Homelab documentation

Hey guys,

Just getting started with my homelab and wanted to know in what ways do you document your homelabs? Right not I have no services and just working on getting the hardware configured how I want. I know in the future it will be nice to have everything clearly documented both hardware and software. Documenting my network would be nice too.

Right now I am just using QownNotes, thinking about maybe some kind of wiki.

Thanks

1 Like

I tried some of the alternatives, but I disliked something about every single one of them, so at the moment I use OneNote for documentation. I save the files onto Google Drive to make them accessable everywhere.
I also organize my projects on a private Wekan server, which I’ve also been fairly happy with.
Looking at Alternativeto.net Joplin looks promising. I might give that a shot sometime. The last OneNote alternative I tried was Evernote, and I just… disliked the cloud aspect.
Hope you find something that works for you. Let us know what you like, and what you don’t.

Before, my homelab consistent of proxmox notes and a few text files in my documents folder for some stuff outside it, with a keepass db for passwords and encryption keys.

You may want to check this thread, sounds similar to what you’re asking

I would guess most people use wikis. I use text files that I will eventually git. I didn’t have a lot of computers, so I know all their specs. Monitoring would be more important. Zabbix or Prometheus+Grafana can help.

If you work in a collaborative environment, just install OCS-Inventory server, install the client agent on your hosts and boom, you now have a list of inventory and specs of each. Also what software each has. It also works on Windows and on your VMs, so it’s pretty handy. For collaborative environments, you want to set up a VaultWarden (bitwarden_rs) container and give each user access to it and share a DB with users, passwords and encryption keys.

1 Like

Infrastructure-as-Code. Terraform, Ansible, K3s.

1 Like

The only real documentation I keep is a spreadsheet with a list of hardware in each machine, and a list of spare hard drives

The rest I’ve found that documenting it never works, you inevitably change it and don’t update the document

So now I’ve changed the way I do things. Most service are docker compose, so the config file is right there and doesn’t need to be documented. I could easily redeploy it using the very same config file

Systems that need more in depth config then get their own VM, and I usually just throw all the install commands in a text file on the server. And because the server is dedicated to that machine, I just hit up in shell and see what commands I’ve issues before

For networking, I always have my configs backing up to a file share, so I can just view the config directly and no need to document it

I was impressed with the setup Datadog has for documentation.
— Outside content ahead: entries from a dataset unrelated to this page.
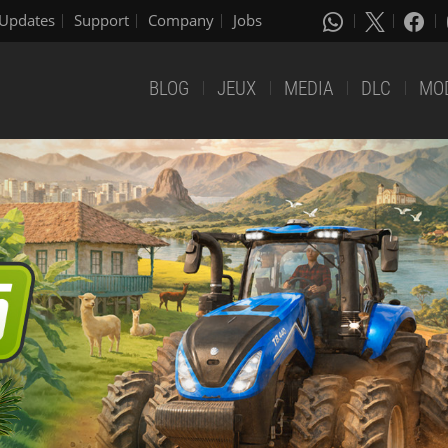
Updates
Support
Company
Jobs
BLOG
JEUX
MEDIA
DLC
MO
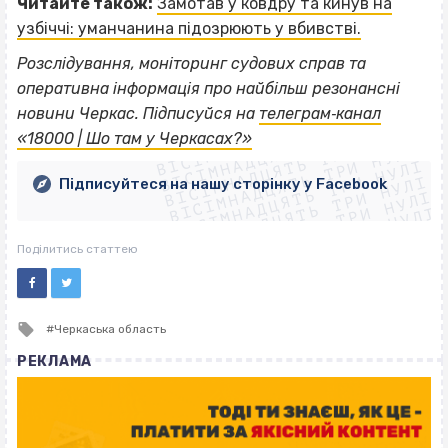
Читайте також:
Замотав у ковдру та кинув на
узбіччі: уманчанина підозрюють у вбивстві.
Розслідування, моніторинг судових справ та
оперативна інформація про найбільш резонансні
ВІСІМНАДЦЯТЬ ТРИ НУЛІ
новини Черкас. Підписуйся на
телеграм‐канал
ВІСІМНАДЦЯТЬ ТРИ НУЛІ
ВІСІМНАДЦЯТЬ ТРИ НУЛІ
«18000 | Шо там у Черкасах?»
ВІСІМНАДЦЯТЬ ТРИ НУЛІ
ВІСІМНАДЦЯТЬ ТРИ НУЛІ
ВІСІМНАДЦЯТЬ ТРИ НУЛІ
Підписуйтеся на нашу сторінку у Facebook
ВІСІМНАДЦЯТЬ ТРИ НУЛІ
ВІСІМНАДЦЯТЬ ТРИ НУЛІ
Поділитись статтею
Tagged
Черкаська область
with
РЕКЛАМА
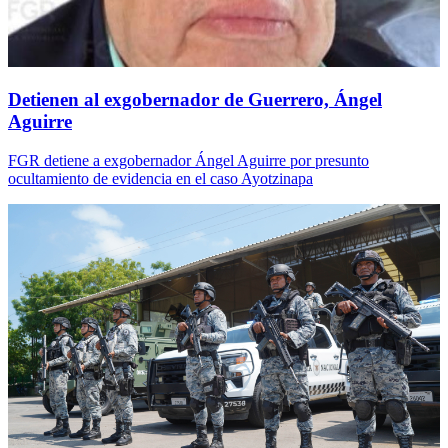
Detienen al exgobernador de Guerrero, Ángel
Aguirre
FGR detiene a exgobernador Ángel Aguirre por presunto
ocultamiento de evidencia en el caso Ayotzinapa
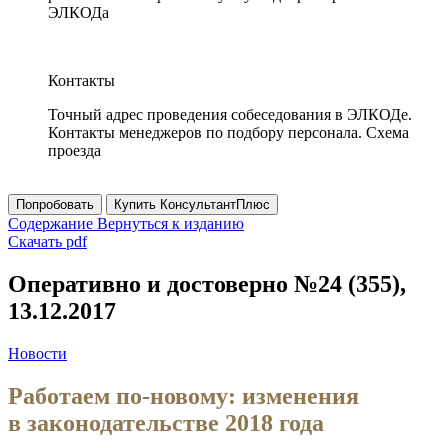
ЭЛКОДа
Контакты
Точный адрес проведения собеседования в ЭЛКОДе.
Контакты менеджеров по подбору персонала. Схема
проезда
Попробовать
Купить КонсультантПлюс
Содержание
Вернуться к изданию
Скачать pdf
Оперативно и достоверно №24 (355),
13.12.2017
Новости
Работаем по-новому: изменения
в законодательстве 2018 года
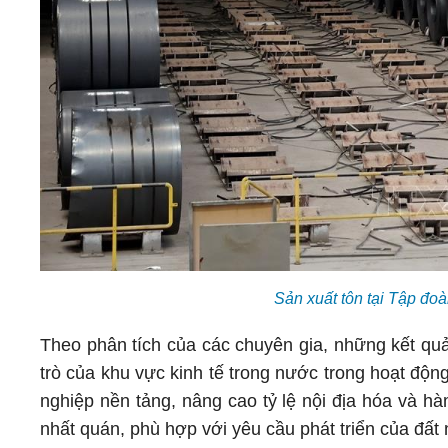
Sản xuất tôn tại Tập đ
Theo phân tích của các chuyên gia, những kết quả
trò của khu vực kinh tế trong nước trong hoạt động
nghiệp nền tảng, nâng cao tỷ lệ nội địa hóa và 
nhất quán, phù hợp với yêu cầu phát triển của đất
It’s all backed by markdown files in a GitHub repository, with a frontend that loads everything into the website, but really, the frontend was unnecessary, you could browse the docs in GitHub or clone it locally if you want. Users could even contribute to the docs! Following a similar model myself going forward.

If you use vim, I highly recommend the vimwiki plugin. Write in Markdown, and commit everything to a repository.